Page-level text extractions
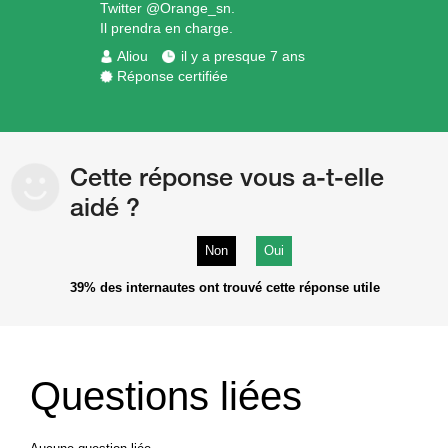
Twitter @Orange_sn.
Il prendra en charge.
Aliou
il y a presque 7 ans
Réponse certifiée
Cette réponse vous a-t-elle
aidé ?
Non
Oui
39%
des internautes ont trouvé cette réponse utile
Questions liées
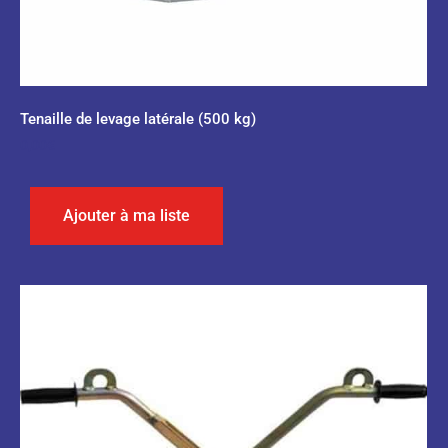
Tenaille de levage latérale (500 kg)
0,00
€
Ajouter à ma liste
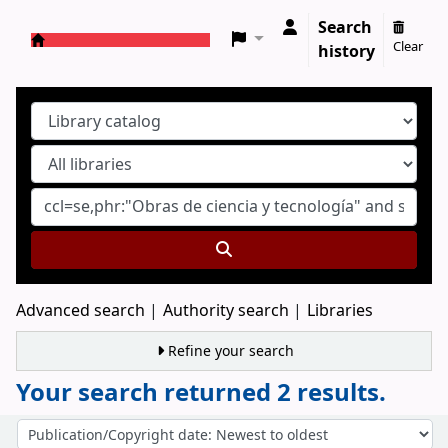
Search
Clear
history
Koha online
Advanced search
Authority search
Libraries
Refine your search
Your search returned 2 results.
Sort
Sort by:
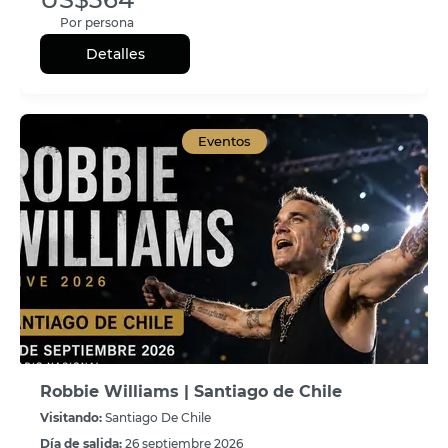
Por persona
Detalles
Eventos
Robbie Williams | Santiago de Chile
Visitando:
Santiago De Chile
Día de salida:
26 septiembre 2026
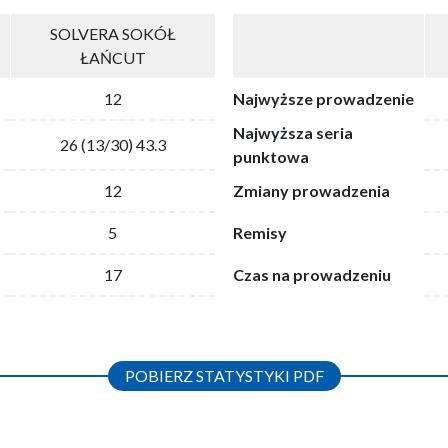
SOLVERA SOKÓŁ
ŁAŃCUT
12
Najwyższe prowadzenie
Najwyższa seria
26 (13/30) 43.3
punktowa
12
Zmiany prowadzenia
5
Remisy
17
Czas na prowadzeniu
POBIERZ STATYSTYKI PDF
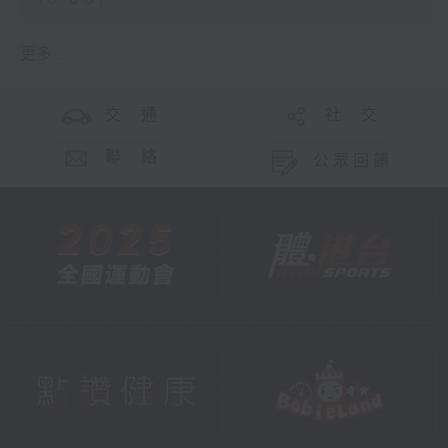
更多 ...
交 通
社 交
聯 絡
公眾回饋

EXERCISE INSTRUCTIONS
Return the number of lines in the records holding the string "Santiago", without any other words.

WRITTEN ANSWER
2